### WHAT YOU NEED TO DO
Restate word for word the lines of the records below, starting at the line that contains "beliyadm (975, 1486)" and ending at the line that contains "Обработка Get запроса", with both of those lines included and nothing else.

### DATA TO EXAMINE
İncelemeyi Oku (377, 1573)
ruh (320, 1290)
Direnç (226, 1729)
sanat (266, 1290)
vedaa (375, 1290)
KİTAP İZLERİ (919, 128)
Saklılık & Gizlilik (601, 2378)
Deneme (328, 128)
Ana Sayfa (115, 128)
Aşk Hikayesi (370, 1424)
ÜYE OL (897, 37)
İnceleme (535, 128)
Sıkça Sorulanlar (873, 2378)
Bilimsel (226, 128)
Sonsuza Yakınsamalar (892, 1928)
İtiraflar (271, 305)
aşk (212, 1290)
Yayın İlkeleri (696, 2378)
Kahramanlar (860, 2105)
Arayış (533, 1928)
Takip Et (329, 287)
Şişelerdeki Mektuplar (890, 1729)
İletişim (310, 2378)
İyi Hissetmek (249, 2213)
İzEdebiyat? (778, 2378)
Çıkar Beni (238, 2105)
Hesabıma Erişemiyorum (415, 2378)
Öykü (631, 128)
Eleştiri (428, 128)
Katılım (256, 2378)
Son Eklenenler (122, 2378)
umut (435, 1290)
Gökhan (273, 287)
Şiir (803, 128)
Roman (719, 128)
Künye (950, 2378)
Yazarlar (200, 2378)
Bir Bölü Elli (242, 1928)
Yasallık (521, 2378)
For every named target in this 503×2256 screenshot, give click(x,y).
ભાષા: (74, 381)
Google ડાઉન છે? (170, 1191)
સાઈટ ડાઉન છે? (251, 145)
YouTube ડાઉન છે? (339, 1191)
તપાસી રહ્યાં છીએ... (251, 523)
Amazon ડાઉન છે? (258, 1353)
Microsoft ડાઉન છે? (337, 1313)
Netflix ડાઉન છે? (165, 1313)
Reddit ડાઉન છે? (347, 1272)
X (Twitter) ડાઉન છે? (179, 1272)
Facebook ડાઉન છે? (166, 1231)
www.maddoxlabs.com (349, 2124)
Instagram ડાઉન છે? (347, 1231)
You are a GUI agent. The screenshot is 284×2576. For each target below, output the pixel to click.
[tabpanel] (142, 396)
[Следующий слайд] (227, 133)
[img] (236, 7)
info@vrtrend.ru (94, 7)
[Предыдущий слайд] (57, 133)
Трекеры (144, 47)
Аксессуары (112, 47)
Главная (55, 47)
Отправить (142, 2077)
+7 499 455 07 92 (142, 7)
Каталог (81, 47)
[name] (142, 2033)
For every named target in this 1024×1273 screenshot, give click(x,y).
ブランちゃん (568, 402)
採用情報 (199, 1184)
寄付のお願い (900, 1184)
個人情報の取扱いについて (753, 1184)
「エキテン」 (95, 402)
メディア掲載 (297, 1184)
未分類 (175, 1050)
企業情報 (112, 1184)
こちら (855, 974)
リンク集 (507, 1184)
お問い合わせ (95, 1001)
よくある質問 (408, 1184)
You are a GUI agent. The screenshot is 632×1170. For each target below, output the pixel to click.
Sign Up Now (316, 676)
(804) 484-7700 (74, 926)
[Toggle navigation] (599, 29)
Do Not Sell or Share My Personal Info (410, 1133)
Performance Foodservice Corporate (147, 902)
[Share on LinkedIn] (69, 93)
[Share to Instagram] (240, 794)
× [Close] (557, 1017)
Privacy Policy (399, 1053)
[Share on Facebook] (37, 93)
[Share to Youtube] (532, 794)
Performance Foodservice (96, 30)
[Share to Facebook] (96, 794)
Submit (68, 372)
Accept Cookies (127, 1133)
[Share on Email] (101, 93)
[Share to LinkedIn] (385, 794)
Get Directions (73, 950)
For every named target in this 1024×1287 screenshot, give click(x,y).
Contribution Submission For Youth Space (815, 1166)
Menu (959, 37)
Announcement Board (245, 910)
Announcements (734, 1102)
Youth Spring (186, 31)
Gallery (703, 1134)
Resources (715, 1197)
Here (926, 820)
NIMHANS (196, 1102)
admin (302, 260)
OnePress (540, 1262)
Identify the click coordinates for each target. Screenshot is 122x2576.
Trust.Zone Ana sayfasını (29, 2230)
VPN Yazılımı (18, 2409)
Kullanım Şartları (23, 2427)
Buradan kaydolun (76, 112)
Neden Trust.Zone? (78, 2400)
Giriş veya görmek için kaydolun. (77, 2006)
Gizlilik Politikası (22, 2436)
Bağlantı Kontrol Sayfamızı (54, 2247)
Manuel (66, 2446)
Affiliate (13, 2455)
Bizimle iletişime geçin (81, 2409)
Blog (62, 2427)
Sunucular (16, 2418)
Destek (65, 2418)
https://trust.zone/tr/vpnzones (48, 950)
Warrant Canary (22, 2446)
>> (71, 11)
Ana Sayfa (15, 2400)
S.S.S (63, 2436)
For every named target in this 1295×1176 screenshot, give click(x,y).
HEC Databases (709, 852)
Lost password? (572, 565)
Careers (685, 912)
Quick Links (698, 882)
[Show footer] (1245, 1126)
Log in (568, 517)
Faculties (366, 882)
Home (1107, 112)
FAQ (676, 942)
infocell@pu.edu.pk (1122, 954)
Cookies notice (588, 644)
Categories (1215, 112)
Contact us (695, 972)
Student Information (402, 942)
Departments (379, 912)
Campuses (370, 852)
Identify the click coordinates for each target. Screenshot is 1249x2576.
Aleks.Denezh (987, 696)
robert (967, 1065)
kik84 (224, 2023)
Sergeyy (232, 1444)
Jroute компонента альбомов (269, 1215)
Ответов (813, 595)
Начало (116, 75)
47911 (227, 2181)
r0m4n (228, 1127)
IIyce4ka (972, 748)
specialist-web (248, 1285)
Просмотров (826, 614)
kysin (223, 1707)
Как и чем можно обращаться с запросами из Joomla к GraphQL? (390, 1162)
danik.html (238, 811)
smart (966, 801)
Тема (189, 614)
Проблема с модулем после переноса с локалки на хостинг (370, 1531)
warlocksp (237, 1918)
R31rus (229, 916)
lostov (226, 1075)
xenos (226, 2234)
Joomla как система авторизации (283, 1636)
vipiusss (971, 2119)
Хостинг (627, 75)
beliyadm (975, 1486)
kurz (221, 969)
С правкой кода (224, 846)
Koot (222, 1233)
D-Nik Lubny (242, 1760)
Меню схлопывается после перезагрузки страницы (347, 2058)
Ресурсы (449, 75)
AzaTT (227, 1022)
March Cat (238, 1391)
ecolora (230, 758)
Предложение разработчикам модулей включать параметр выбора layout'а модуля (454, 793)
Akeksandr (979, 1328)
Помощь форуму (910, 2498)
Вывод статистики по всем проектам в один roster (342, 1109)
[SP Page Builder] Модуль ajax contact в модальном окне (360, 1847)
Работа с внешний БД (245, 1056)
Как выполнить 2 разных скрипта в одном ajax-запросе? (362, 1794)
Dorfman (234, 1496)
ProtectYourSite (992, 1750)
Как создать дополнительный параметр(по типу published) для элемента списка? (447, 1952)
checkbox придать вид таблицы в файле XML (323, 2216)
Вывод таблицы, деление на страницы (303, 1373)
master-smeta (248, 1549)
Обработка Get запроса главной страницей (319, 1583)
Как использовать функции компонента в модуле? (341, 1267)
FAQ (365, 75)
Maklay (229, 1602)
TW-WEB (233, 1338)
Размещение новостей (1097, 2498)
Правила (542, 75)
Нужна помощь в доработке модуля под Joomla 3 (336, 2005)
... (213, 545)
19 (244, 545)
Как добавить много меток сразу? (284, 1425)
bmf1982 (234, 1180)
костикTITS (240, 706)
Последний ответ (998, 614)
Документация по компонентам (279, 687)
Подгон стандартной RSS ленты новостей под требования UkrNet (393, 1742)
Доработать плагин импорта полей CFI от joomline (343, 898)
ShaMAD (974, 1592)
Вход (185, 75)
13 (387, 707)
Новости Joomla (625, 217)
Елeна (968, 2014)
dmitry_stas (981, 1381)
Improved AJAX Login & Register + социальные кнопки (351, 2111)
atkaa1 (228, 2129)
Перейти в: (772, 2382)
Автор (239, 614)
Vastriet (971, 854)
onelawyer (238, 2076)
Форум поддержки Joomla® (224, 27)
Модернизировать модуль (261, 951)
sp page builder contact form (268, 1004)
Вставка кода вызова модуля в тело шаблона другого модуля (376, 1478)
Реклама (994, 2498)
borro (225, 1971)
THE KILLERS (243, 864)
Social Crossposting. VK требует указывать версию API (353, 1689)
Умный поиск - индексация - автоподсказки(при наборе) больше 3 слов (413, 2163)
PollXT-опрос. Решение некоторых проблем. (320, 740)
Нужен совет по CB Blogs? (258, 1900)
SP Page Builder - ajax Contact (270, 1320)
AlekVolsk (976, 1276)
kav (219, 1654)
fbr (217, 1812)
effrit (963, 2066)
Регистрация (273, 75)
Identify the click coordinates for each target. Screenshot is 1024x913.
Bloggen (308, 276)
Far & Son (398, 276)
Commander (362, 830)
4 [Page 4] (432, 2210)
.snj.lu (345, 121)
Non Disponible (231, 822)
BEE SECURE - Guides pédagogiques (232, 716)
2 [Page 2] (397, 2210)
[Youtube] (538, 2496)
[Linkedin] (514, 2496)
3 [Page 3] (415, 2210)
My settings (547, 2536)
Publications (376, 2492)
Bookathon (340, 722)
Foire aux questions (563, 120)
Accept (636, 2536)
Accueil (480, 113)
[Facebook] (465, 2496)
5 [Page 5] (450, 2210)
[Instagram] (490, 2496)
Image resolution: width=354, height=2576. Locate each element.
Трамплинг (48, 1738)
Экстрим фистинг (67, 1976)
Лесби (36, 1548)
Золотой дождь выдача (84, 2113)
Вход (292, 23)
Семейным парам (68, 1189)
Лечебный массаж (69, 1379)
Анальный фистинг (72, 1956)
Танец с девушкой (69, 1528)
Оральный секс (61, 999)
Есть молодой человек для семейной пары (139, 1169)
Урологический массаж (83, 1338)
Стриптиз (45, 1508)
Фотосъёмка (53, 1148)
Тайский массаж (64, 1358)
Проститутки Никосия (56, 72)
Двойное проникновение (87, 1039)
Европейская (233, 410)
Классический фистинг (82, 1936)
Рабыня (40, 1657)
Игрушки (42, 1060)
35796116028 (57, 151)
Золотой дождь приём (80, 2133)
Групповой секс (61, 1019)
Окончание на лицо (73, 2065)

### RESULT OF THE TASK
beliyadm (975, 1486)
kurz (221, 969)
С правкой кода (224, 846)
Koot (222, 1233)
D-Nik Lubny (242, 1760)
Меню схлопывается после перезагрузки страницы (347, 2058)
Ресурсы (449, 75)
AzaTT (227, 1022)
March Cat (238, 1391)
ecolora (230, 758)
Предложение разработчикам модулей включать параметр выбора layout'а модуля (454, 793)
Akeksandr (979, 1328)
Помощь форуму (910, 2498)
Вывод статистики по всем проектам в один roster (342, 1109)
[SP Page Builder] Модуль ajax contact в модальном окне (360, 1847)
Работа с внешний БД (245, 1056)
Как выполнить 2 разных скрипта в одном ajax-запросе? (362, 1794)
Dorfman (234, 1496)
ProtectYourSite (992, 1750)
Как создать дополнительный параметр(по типу published) для элемента списка? (447, 1952)
checkbox придать вид таблицы в файле XML (323, 2216)
Вывод таблицы, деление на страницы (303, 1373)
master-smeta (248, 1549)
Обработка Get запроса главной страницей (319, 1583)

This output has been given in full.